"At the peak of the Syria civil war, tens of thousands of Syrians were leaving their home country and seeking refuge in European countries every day. While some countries welcomed the refugees, some didn’t want them to pass or stay. The Syrian refugees tried various routes to avoid being blocked and get to their destination countries safely. Unfortunately, some routes were very dangerous and as a result some refugees, including young children, got injured or killed when they attempted to pass these routes. Some refugees were helping each other by sharing their experience and knowledge of the routes after they had passed them. They usually did that through exchanging online social media messages anonymously using their smartphones because the messages could appear on the social media site instantly and could keep the information up to date. However, as they didn’t want to be identified in case their whereabouts were found by the Syrian authorities or people smugglers, they tended to use a made-up name when they sent social media messages.
"For many years, social media messages have been analysed for discovering useful information for commercial and other uses. This led me to think whether the data analysis techniques could be used to analyse the messages of refugees such that the routes they were taking and the difficulties they were encountering could be discovered. This information would help the authorities of the countries where the refugees were passing or trying to reach to prepare themselves for the sudden influx of people. To test this hypothesis, I led an internally funded pilot project with academics from the OU and University of Bedfordshire to investigate the feasibility of predicting the migration patterns of refugees. The team had expertise in data analysis, human behaviour analysis, policy and Arab culture and language. We employed a consultant to study the relevant literature, collect and analyse the social media messages, which were mainly from Twitter as the messages were publicly available. We investigated the use of various key words for finding relevant messages. After filtering off many irrelevant messages, over 5000 tweets related to Syrian refugees were collected and these messages formed the basis for this pilot study.
"Through the study we find that the refugees are very cautious about revealing their identities and this leads to a difficulty in authenticating the refugees’ messages.

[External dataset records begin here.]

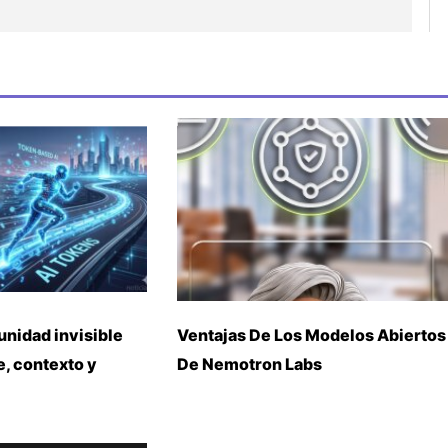
unidad invisible
Ventajas De Los Modelos Abiertos
, contexto y
De Nemotron Labs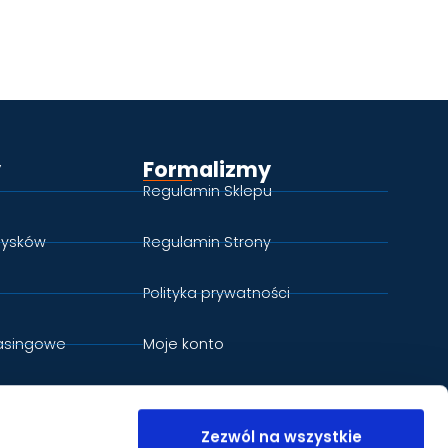
Zezwól na wszystkie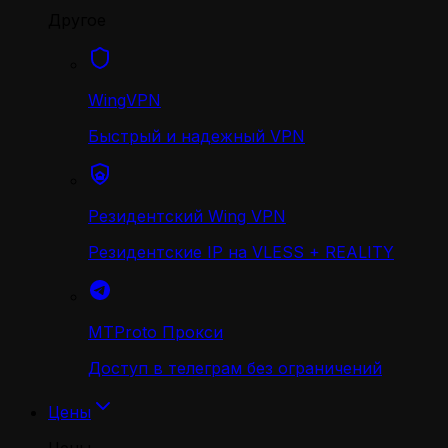
Другое
WingVPN
Быстрый и надежный VPN
Резидентский Wing VPN
Резидентские IP на VLESS + REALITY
MTProto Прокси
Доступ в телеграм без ограничений
Цены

Furthermore, there were lots of messages from people who had an interest or opinion of the Syria crisis and these messages were mixed together with the refugees' message and were hard to be filtered off. We therefore decided to revise the goal of this pilot project to categorise the messages into three classes: messages from Syrians who are considering leaving, messages from Syrians who are migrating and messages from the people who have an interest or opinion in the Syria crisis. Using a machine learning technique, we were able to automatically categorise the collected messages in the three classes with an accuracy of up to 62%. We are confident this classification rate can be further improved when more experiments are conducted. The finding of this study is being written and will be submitted to a machine learning conference in June.
The next goal of this project is to extend the developed technique into identifying the refugees locations and study messages from other social media sites."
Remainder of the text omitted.